Until the heart is empty

In the Bowl of Saki for the 28th of March we find this phrase: Until the heart is empty, it cannot receive the knowledge of God. There is hope in this saying, since it implies that, little as we are, there is the genuine possibility of attaining the ultimate understanding, and that is a cause for celebration.  Also implicit is the recognition that we probably don’t know as much about God as we think we do – but let us be optimistic and simply consider the promise being offered.   To receive that knowledge, we might ask, why must the heart be empty?  We are often enjoined to open our hearts – does that not mean that we should allow the world to come in and fill us up?  Isn’t it spiritual to love our neighbour?

We have certainly known people who seem to have their hearts tightly closed against the world; to meet them is like encountering a castle of cold stone with the drawbridge pulled up. And even though we might leave our own drawbridge lowered on sunny days, if we are honest we will admit that there are some people to whom our soldiers at the gate will not grant entrance. In other words, we are open to some, but not to all.

In Sufi understanding, the heart is a capacity, or an ‘akasha.’  As the eyes are a capacity to receive light, and the ears are a capacity to receive the waves of sound, so the heart is made to fulfil a similar function for the magical, all-powerful vibrations of love.  When we keep it closed, the most living place of our being is, so to speak, entombed, with the result that all the other aspects of our life are dimmed and incomplete.  Therefore, the seeker must work to raise the heart from its grave, so that light and life and love may flow through it.

We begin our apprenticeship by loving each other.  Remember the tale that tells of a pious seeker who came to a Sufi Murshid and asked to be taken as a student.  “Have you ever loved?” asked the master, but the seeker, who had been busy all his life with prayers and rituals, said, “No, never.”  “Go and love,” said the Murshid, “and then come again.”  

The more we learn the lessons of love, which are simply the teaching that the beloved is all and we are nothing, the more we become fit for the service of this divine flow.
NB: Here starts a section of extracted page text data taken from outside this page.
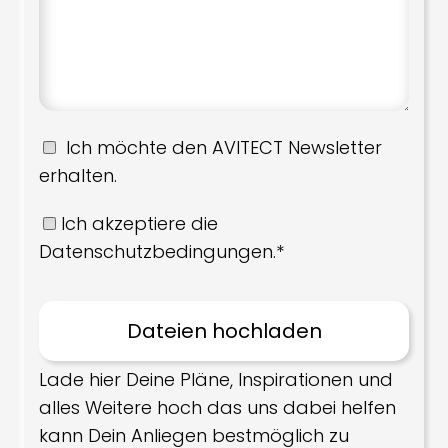
Ich möchte den AVITECT Newsletter
erhalten.
Ich akzeptiere die
Datenschutzbedingungen.*
Lade hier Deine Pläne, Inspirationen und
alles Weitere hoch das uns dabei helfen
kann Dein Anliegen bestmöglich zu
In the best circumstances, the parent’s love for the child awakens this understanding.  But paradoxically, as long as we hold the beloved in our heart, we also affirm our own existence:  ‘I’ love ‘you’, and even if ‘you’ means all the people of a nation, it still leaves a barrier in place, a line separating inclusion and exclusion.  If we wish to have knowledge of God, Who is infinite and all-pervading, then all barriers must be removed, for He has none; nothing may remain to divide the heart. 
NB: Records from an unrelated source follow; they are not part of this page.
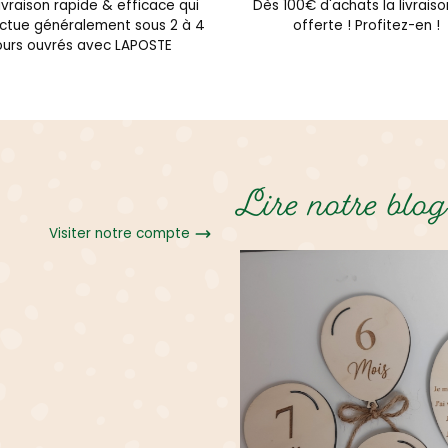
ivraison rapide & efficace qui
Dès 100€ d'achats la livraiso
ectue généralement sous 2 à 4
offerte ! Profitez-en !
ours ouvrés avec LAPOSTE
Lire notre blog
Visiter notre compte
We reach this state not by ceasing to love, but by ceasing to be.  Majnun loved Leila so fully that his own self was forgotten.    In that condition, everything becomes Leila – the grass becomes the hem of her dress, the breeze her breath, the stars her eyes, the flowers her perfume, and so on.  And when we love God so completely that we forget ourselves in His presence, the last veil is dropped and we come face to face with the Beloved Who was never absent, Whose embrace was always sustaining us.